As part of my creative media course, I have to write about a magazine article I found interesting. I chose the “You 2.0” article in the June ’09 issue of WIRED UK.
The article concerns emerging technologies that can enhance the human body’s capabilities and the ethical and philosophical questions they raise.
For instance, there is a type of gene therapy that allows people to alter their genetic makeup temporarily. This has, supposedly, been adopted by a number of professional athletes. I say supposedly because these therapies are much harder to detect than performance enhancing drugs. The most likely therapy in use is an injection which increases the body’s production of EPO, the hormone which controls the production of red blood cells. An increase of red blood cells means more oxygen flowing to the muscles and increased performance. The therapy is highly dangerous, however. In one study of the therapy on a group of eight baboons, the effects of the therapy were so detrimental, all eight had to be put down.

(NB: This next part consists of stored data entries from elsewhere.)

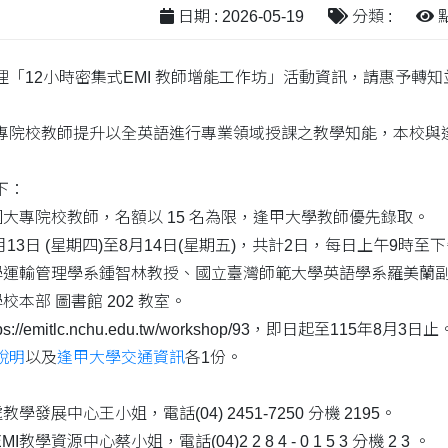
日期 : 2026-05-19
分類 :
點
理「12小時密集式EMI 教師增能工作坊」活動資訊，請惠予轉
專院校教師提升以全英語進行專業領域授課之教學知能，本校與逢甲
下：
國大專院校教師，名額以 15 名為限，逢甲大學教師優先錄取。
8月13日 (星期四)至8月14日(星期五)，共計2日，每日上午9時至
大學運輸管理學系鍾智林教授、國立臺灣師範大學英語學系羅美蘭
校本部 圖書館 202 教室。
//emitlc.nchu.edu.tw/workshop/93，即日起至115年8月3日止
說明
以及
逢甲大學交通資訊
各1份。
學發展中心王小姐，電話(04) 2451-7250 分機 2195。
教學資源中心蔡小姐，電話(04)2 2 8 4 - 0 1 5 3 分機 2 3 。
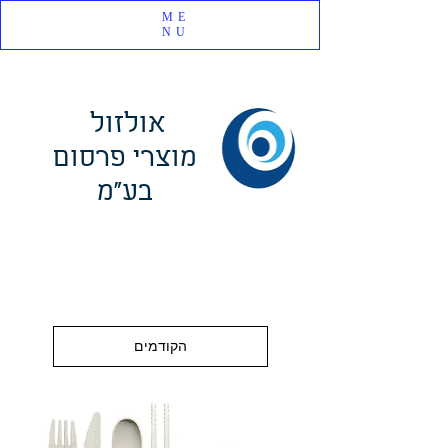
ME
NU
אולזול
מוצרי פרסום
בע"מ
הקודמים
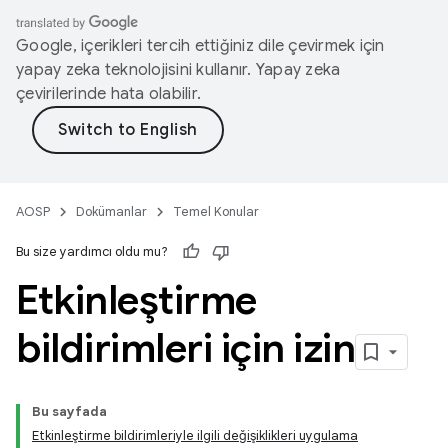
Google, içerikleri tercih ettiğiniz dile çevirmek için
yapay zeka teknolojisini kullanır. Yapay zeka
çevirilerinde hata olabilir.
AOSP
Dokümanlar
Temel Konular
Bu size yardımcı oldu mu?
Etkinleştirme
bildirimleri için izin
Bu sayfada
Etkinleştirme bildirimleriyle ilgili değişiklikleri uygulama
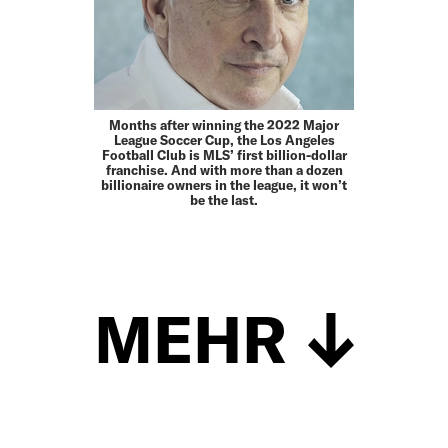
Months after winning the 2022 Major
League Soccer Cup, the Los Angeles
Football Club is MLS’ first billion-dollar
franchise. And with more than a dozen
billionaire owners in the league, it won’t
be the last.
MEHR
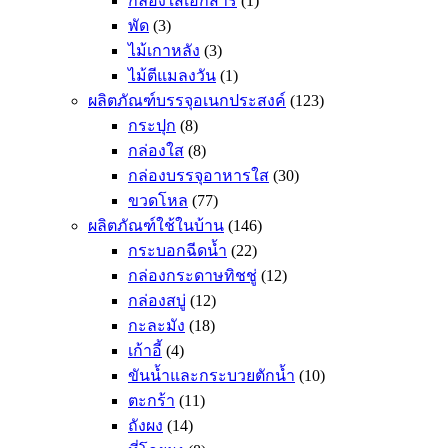
กล่องใส่เอกสาร
(1)
พัด
(3)
ไม้เกาหลัง
(3)
ไม้ตีแมลงวัน
(1)
ผลิตภัณฑ์บรรจุอเนกประสงค์
(123)
กระปุก
(8)
กล่องใส
(8)
กล่องบรรจุอาหารใส
(30)
ขวดโหล
(77)
ผลิตภัณฑ์ใช้ในบ้าน
(146)
กระบอกฉีดน้ำ
(22)
กล่องกระดาษทิชชู่
(12)
กล่องสบู่
(12)
กะละมัง
(18)
เก้าอี้
(4)
ขันน้ำและกระบวยตักน้ำ
(10)
ตะกร้า
(11)
ถังผง
(14)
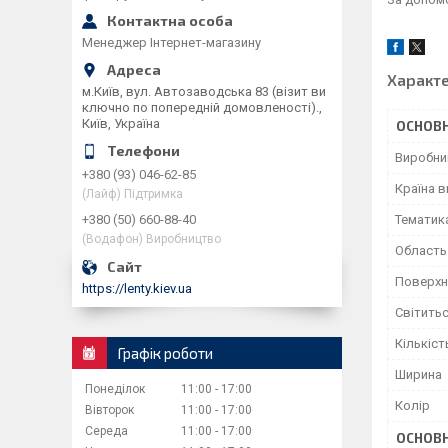
Менеджер Інтернет-магазину
Характ
м.Київ, вул. Автозаводська 83 (візит ви
ключно по попередній домовленості).,
Київ, Україна
ОСНОВН
Виробни
+380 (93) 046-62-85
Країна 
(Лайф) Підтримка
Тематик
+380 (50) 660-88-40
(Водафон) Виробництво
Область
Поверхн
https://lenty.kiev.ua
Світитьс
Кількіст
Графік роботи
Ширина
Понеділок
11:00
17:00
Колір
Вівторок
11:00
17:00
Середа
11:00
17:00
ОСНОВН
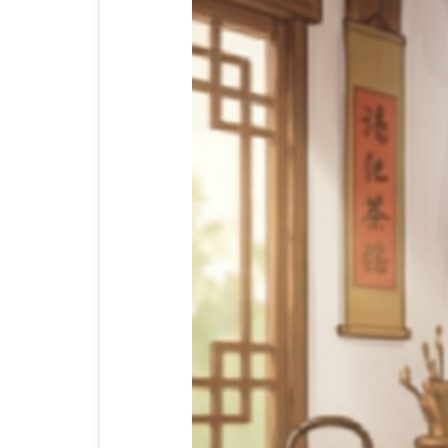
צרי פרסום
גאדג’טים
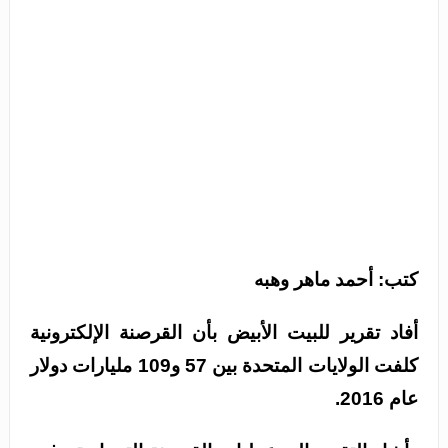
كتب: أحمد ماهر وهبه
أفاد تقرير للبيت الأبيض بأن القرصنة الإلكترونية
كلفت الولايات المتحدة بين 57 و109 مليارات دولار
عام 2016.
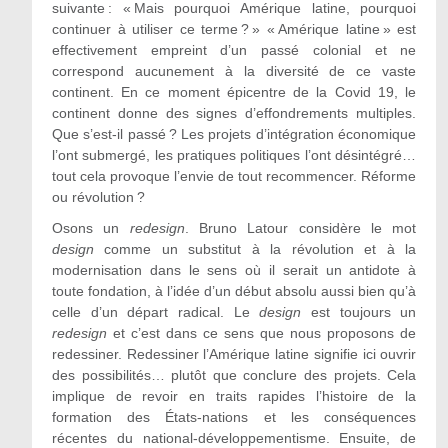
suivante : « Mais pourquoi Amérique latine, pourquoi
continuer à utiliser ce terme ? » « Amérique latine » est
effectivement empreint d’un passé colonial et ne
correspond aucunement à la diversité de ce vaste
continent. En ce moment épicentre de la Covid 19, le
continent donne des signes d’effondrements multiples.
Que s’est-il passé ? Les projets d’intégration économique
l’ont submergé, les pratiques politiques l’ont désintégré…
tout cela provoque l’envie de tout recommencer. Réforme
ou révolution ?
Osons un
redesign
. Bruno Latour considère le mot
design
comme un substitut à la révolution et à la
modernisation dans le sens où il serait un antidote à
toute fondation, à l’idée d’un début absolu aussi bien qu’à
celle d’un départ radical. Le
design
est toujours un
redesign
et c’est dans ce sens que nous proposons de
redessiner. Redessiner l’Amérique latine signifie ici ouvrir
des possibilités… plutôt que conclure des projets. Cela
implique de revoir en traits rapides l’histoire de la
formation des États-nations et les conséquences
récentes du national-développementisme. Ensuite, de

The most interesting part of the article is the question of whether these performance enhancing methods kill the notion of fair play in sport or, if this is the future of sport. These therapies can improve performance, but, so can a change in diet or an extra hour in training. On the other hand, atheletes don’t take these therapies to level the playing field, they do it to get an advantage. If everyone is undergoing these therapies, new, possibly even more dangerous therapies will be developed and a dangerous cycle could keep going.
In the end, I think that these various methods of performance enhancement will keep showing up in sports. Some atheletes will do anything to gain an advantage. It is inevitable.